We all know that Marcello Bielsa likes a settled side, and to prove it he made just the one enforced change to his starting eleven, with Alioski coming in for the suspended Phillips. Which meant that Tyler Roberts had to be content with a place on the bench on his return after injury, as did new signing Poveda, while our latest signing Augustin had to watch from the stands.
We’d had a ten day break to freshen things up after the disappointment of the defeat at QPR, which influenced Gary Rowett’s decision to rest six of his first team regulars on Saturday, when they went out of the FA Cup to Sheffield United. No concentrating on the cup this year, as their huge improvement since Rowett took over has brought them to the fringe of the play-off places.

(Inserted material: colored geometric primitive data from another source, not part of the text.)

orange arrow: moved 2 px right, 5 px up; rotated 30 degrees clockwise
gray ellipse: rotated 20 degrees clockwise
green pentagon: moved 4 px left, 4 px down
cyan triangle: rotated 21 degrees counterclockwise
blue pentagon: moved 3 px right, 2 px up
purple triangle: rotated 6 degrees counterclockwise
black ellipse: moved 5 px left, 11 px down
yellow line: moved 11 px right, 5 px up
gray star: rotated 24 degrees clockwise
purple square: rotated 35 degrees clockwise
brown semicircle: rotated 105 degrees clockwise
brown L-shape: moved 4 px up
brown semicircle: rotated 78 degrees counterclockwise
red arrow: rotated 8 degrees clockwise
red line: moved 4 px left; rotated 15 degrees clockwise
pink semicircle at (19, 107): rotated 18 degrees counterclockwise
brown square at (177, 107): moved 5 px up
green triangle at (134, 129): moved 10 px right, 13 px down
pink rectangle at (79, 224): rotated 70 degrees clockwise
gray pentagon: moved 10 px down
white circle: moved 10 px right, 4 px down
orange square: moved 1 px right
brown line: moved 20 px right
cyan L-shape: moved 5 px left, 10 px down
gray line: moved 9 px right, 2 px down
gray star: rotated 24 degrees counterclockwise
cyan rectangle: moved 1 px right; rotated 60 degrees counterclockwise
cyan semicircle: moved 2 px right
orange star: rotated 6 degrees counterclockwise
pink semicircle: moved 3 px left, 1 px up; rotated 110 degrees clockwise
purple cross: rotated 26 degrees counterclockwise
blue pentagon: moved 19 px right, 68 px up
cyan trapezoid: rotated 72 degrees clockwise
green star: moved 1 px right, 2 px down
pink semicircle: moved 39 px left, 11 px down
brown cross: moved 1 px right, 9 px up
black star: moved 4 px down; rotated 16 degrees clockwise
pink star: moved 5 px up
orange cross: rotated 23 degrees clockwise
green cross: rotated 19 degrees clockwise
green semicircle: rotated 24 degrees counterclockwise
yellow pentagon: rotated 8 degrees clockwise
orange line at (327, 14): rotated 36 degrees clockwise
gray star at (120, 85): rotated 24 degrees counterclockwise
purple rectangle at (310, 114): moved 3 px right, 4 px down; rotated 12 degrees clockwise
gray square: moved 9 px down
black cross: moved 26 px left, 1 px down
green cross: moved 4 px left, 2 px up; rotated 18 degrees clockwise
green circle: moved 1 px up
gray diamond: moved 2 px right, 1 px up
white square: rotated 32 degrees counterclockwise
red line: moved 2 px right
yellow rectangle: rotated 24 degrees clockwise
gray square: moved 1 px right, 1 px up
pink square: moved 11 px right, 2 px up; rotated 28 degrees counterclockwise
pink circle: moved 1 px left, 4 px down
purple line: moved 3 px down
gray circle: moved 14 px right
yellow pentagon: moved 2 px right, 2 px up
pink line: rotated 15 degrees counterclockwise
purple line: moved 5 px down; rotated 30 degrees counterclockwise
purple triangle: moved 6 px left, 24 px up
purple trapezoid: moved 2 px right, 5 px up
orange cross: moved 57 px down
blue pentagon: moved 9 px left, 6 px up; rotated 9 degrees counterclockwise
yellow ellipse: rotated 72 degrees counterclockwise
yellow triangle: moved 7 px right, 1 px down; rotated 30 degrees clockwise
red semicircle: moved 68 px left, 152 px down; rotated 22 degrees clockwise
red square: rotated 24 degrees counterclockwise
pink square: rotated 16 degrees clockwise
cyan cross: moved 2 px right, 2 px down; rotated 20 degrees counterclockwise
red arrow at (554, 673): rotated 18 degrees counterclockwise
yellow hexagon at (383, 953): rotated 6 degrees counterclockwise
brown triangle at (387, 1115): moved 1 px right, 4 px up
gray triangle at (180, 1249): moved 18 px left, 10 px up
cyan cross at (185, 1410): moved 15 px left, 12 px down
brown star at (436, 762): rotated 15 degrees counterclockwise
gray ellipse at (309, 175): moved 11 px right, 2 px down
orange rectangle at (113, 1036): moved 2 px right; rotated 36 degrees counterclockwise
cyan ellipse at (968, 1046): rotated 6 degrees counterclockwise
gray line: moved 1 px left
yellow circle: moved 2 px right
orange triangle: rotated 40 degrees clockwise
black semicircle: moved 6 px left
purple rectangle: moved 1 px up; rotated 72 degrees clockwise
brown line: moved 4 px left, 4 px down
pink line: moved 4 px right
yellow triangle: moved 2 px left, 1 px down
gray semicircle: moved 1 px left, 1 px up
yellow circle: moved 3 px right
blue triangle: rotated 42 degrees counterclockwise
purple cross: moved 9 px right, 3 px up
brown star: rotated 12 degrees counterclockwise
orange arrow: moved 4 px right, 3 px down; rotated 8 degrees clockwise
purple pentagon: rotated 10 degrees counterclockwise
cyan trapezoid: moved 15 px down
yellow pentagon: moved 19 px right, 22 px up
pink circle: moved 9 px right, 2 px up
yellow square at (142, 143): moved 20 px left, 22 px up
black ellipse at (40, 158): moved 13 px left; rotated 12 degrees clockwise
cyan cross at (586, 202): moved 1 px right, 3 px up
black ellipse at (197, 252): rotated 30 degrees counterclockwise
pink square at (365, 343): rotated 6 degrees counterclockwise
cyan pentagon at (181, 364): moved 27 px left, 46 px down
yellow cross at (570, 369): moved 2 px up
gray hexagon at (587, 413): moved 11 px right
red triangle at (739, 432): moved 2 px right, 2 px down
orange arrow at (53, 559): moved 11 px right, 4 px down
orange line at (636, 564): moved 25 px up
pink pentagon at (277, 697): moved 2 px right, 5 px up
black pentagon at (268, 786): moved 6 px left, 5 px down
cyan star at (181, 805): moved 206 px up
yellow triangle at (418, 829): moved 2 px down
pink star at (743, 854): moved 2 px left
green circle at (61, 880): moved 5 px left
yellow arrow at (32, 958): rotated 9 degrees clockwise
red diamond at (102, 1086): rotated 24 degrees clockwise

Millwall continued to look like the divisions form side as the game began, and Woods should have done a lot better than shoot over the bar from their first attack. But they did better in the fourth minute, when a corner was sent very deep beyond the far post, where it found Ayling sound asleep. He allowed Hutchinson to run past him for a free header and the Millwall man gratefully accepted the invitation to head Millwall in front.
Leeds were keen to hit back right away, and were roared on by the vast majority of the 34,000 crowd as we began to put Millwall under severe pressure. Klich shot just wide and Bamford sent the first of several shots straight at the visiting keeper. Bialkowski had to tip a dipping shot from Dallas over the bar, but the strangest incident of this spell was when the referee mysteriously gave a goal kick after another Dallas shot, when the defenders were congratulating the keeper for an excellent save!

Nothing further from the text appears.